A delegation from Czechia concluded a visit to Taiwan on Friday and vowed to overcome threats by China’s foreign minister, Wang Yi, who said this week Czech Senate President Milos Vystrcil would pay a “heavy price” for his visit to the country.
In a speech to Taiwanese lawmakers on Tuesday, Vystrcil channeled U.S. President John F. Kennedy’s 1963 visit to Berlin in saying “I am Taiwanese,” prompting Wang to say the Senate president had “crossed a red line” by visiting Taiwan and challenging Beijing’s “one China policy.”
Kennedy, Vystrcil said, had “used the phrase ‘Ich bin ein Berliner’ to show his support for the people of Berlin and the highest values of freedom.”
“Maybe I can be more humble, but allow me to use the same determined phrase to conclude my speech in your country’s parliament, in Taiwan: I am Taiwanese,” he said, delivering the final phrase in Mandarin.
Prague Mayor Zdenek Hrib invoked the speech in his own comments on Friday, mentioning he had received an honorary Taipei citizenship and saying: “If I would say I am a Taipei citizen, that would not be a political support message. It would be rather a description of reality.”
Hrib shrugged off opposition from his country’s Beijing-friendly president, Milos Zeman, to forge a Taipei-Prague sister city agreement in January, leading Shanghai to cut its own sister city ties with the Czech capital.
The idea of a trip to Taiwan originated with late Czech Senate leader Jaroslav Kubera, who passed away on January 20. His family later said he had been threatened by the Chinese embassy in Czechia over the trip, and claimed that the stress placed on him by Beijing contributed to his passing.
His successor, Vystrcil, led an 89-member Czech delegation to Taiwan this week. They entered the country after testing negative for COVID-19 upon arriving at the airport. Like the August delegation led by United States Secretary of Health and Human Services Alex Azar, they did not have to undergo mandatory 14-day quarantines.
But Vystrcil, much like his predecessor, quickly found himself subject to Chinese threats from Wang on both Monday and Tuesday, following his speech in Taiwan’s legislature.
He told Taiwan’s state-run Central News Agency on Friday the comments left him “scared” but that “courage is about overcoming these fears and concerns.” His visit to Taiwan should not be interpreted as a stance against China, he stressed.

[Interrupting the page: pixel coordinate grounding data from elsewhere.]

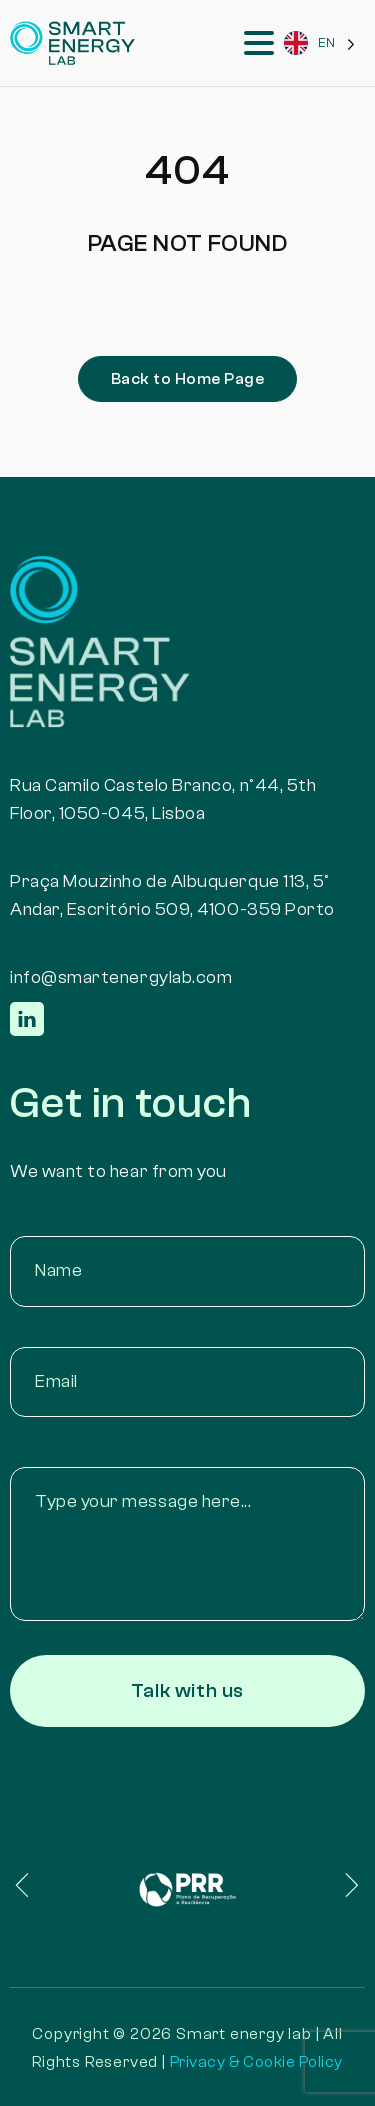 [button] (50, 1884)
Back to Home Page (187, 379)
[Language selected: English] (319, 43)
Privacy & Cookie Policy (256, 2062) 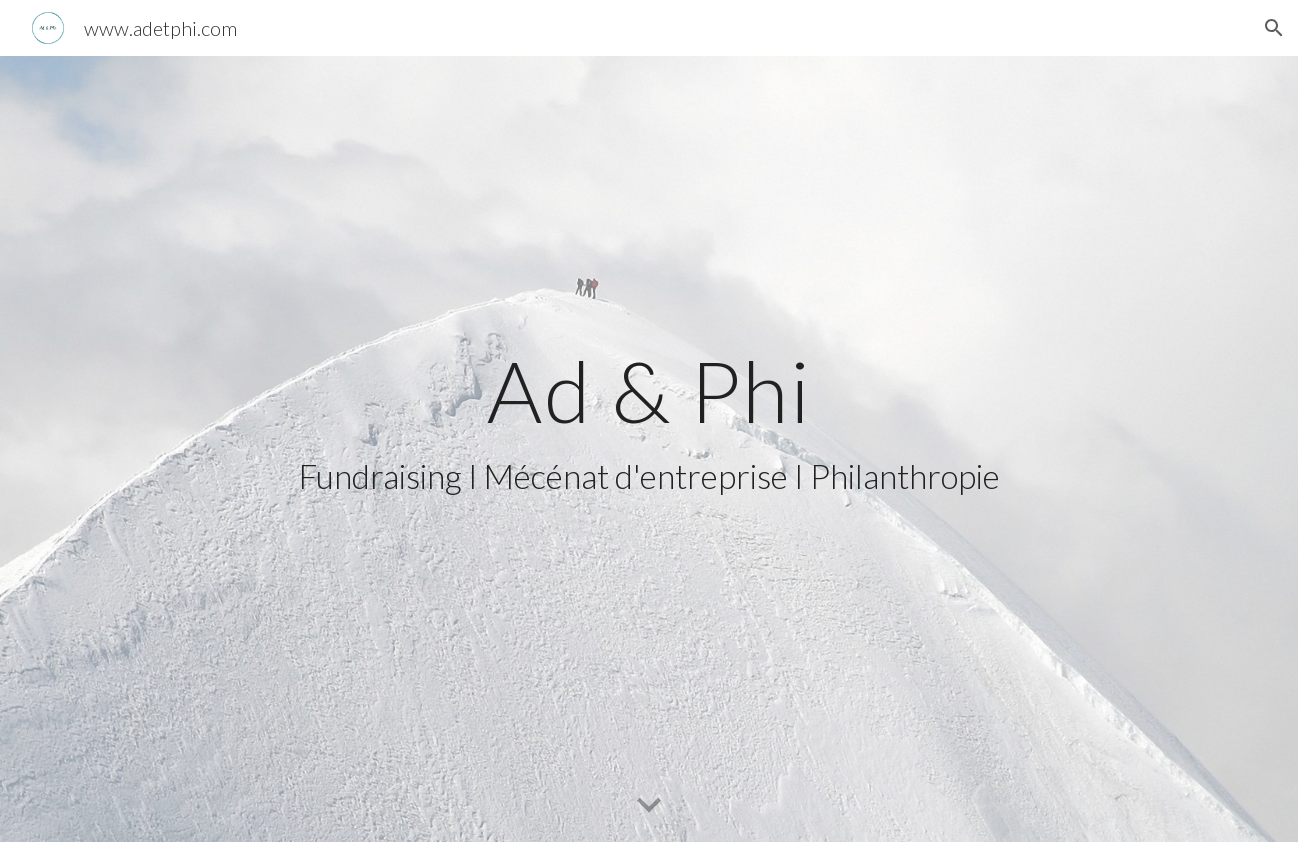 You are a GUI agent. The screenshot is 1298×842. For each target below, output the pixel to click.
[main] (649, 449)
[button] (1274, 28) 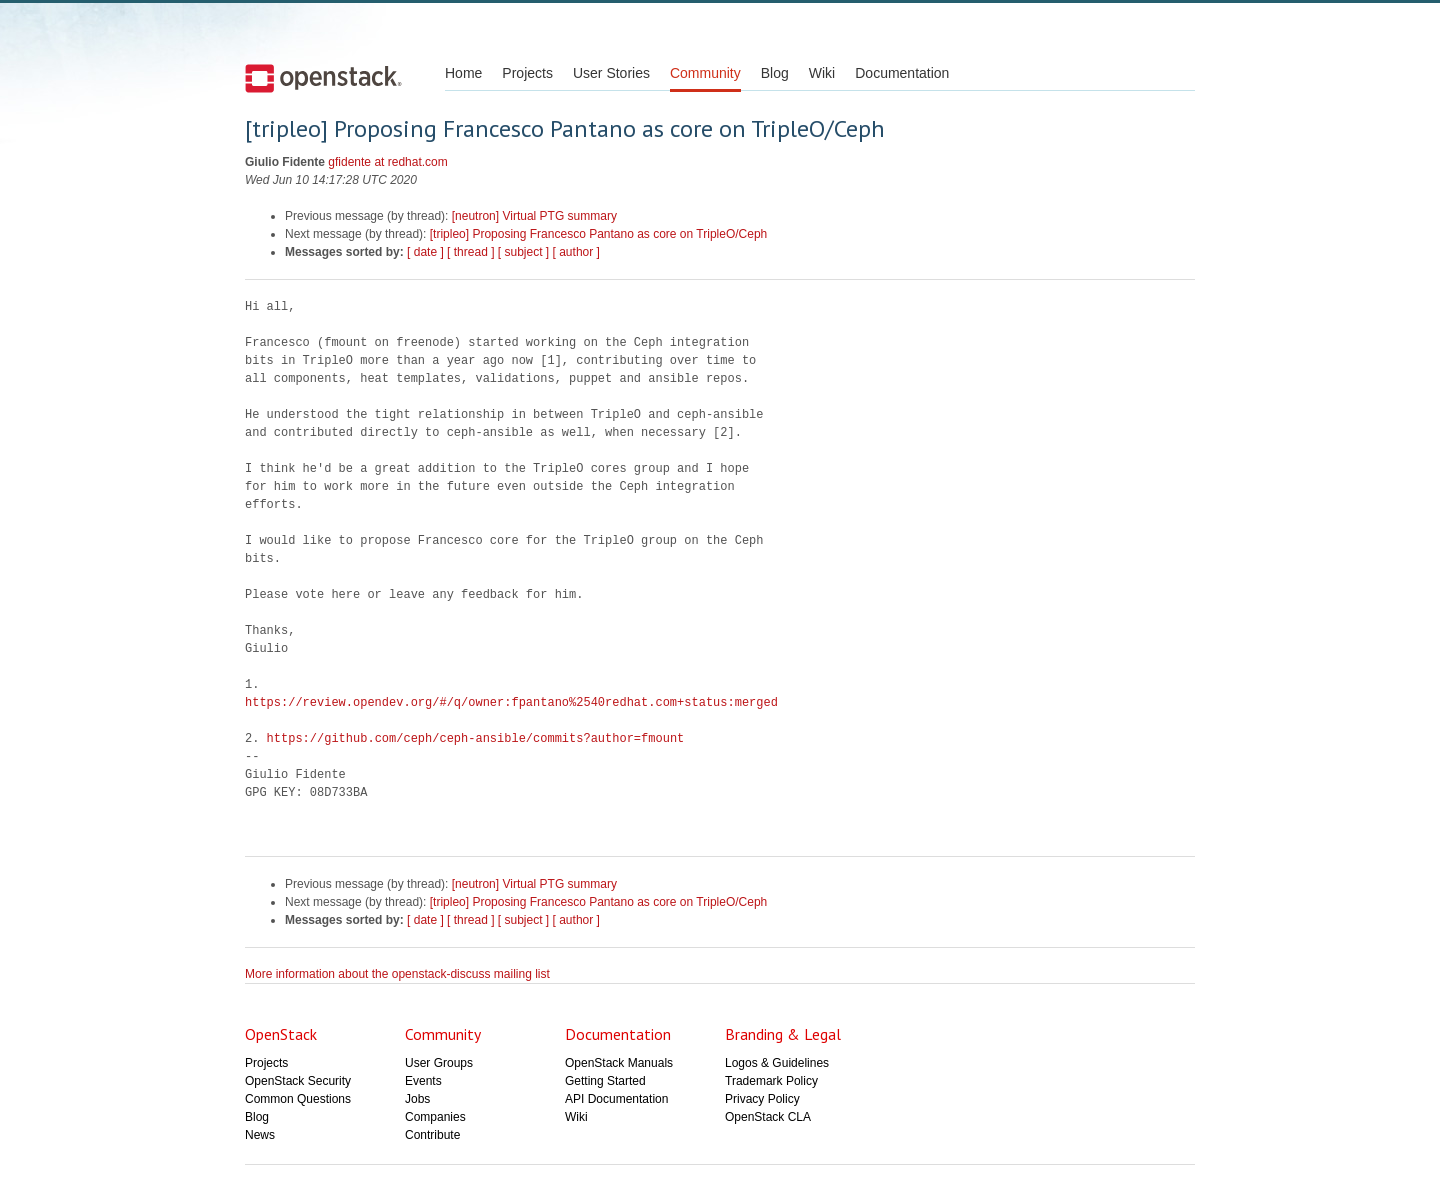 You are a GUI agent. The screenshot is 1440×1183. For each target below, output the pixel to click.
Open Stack (323, 78)
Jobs (417, 1099)
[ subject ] (523, 252)
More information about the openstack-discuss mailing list (397, 974)
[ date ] (425, 252)
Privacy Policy (762, 1099)
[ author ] (576, 252)
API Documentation (616, 1099)
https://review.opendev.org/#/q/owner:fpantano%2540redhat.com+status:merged (511, 702)
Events (423, 1081)
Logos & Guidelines (777, 1063)
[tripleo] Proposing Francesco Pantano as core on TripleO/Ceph (599, 234)
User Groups (439, 1063)
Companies (435, 1117)
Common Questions (298, 1099)
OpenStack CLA (768, 1117)
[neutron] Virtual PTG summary (534, 216)
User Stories (611, 73)
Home (463, 73)
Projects (527, 73)
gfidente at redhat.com (387, 162)
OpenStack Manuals (619, 1063)
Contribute (432, 1135)
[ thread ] (470, 252)
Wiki (822, 73)
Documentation (902, 73)
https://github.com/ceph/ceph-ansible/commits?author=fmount (476, 738)
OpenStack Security (298, 1081)
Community (705, 73)
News (260, 1135)
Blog (775, 73)
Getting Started (605, 1081)
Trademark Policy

“I do not feel like I crossed the ‘red line’ whatsoever, because I think we didn’t do anything that infringed the ‘one China’ policy,” Vystrcil said Thursday in response to Wang’s earlier comments, adding that every country interprets its ‘one China’ policy differently.
The president of Slovakia, along with the foreign ministers of France and Germany, offered statements of support for the Czech Senate president.
“Slovakia stands by the Czech Republic,” President Zuzana Caputova tweeted. “Threats directed at one of the EU members and its representatives contradict the very essence of our partnership and as such are unacceptable.”
Czech Foreign Minister Tomas Petricek had called Wang’s comments “over the edge” in his own tweet and said they “do not belong in the relations between the two sovereign countries.”
The Czech visit emphasized Taiwan’s growing efforts to deepen unofficial ties with non-allied nations and to build ties with non-state entities. Taiwan has 15 formal diplomatic allies, including the Vatican City, and has no country-to-country ties with the Czechia.
U.S. Health and Human Services Secretary Alex Azar led a delegation to Taiwan last month, after which talks of a Taiwan-U.S. bilateral trade agreement have started to heat up.
Taiwan also opened a representative office in Somaliland, an East African nation unrecognized by any United Nations member, although it has not formally recognized Somaliland.
Both moves also angered China, which continues to regularly fly military aircraft near Taiwanese airspace.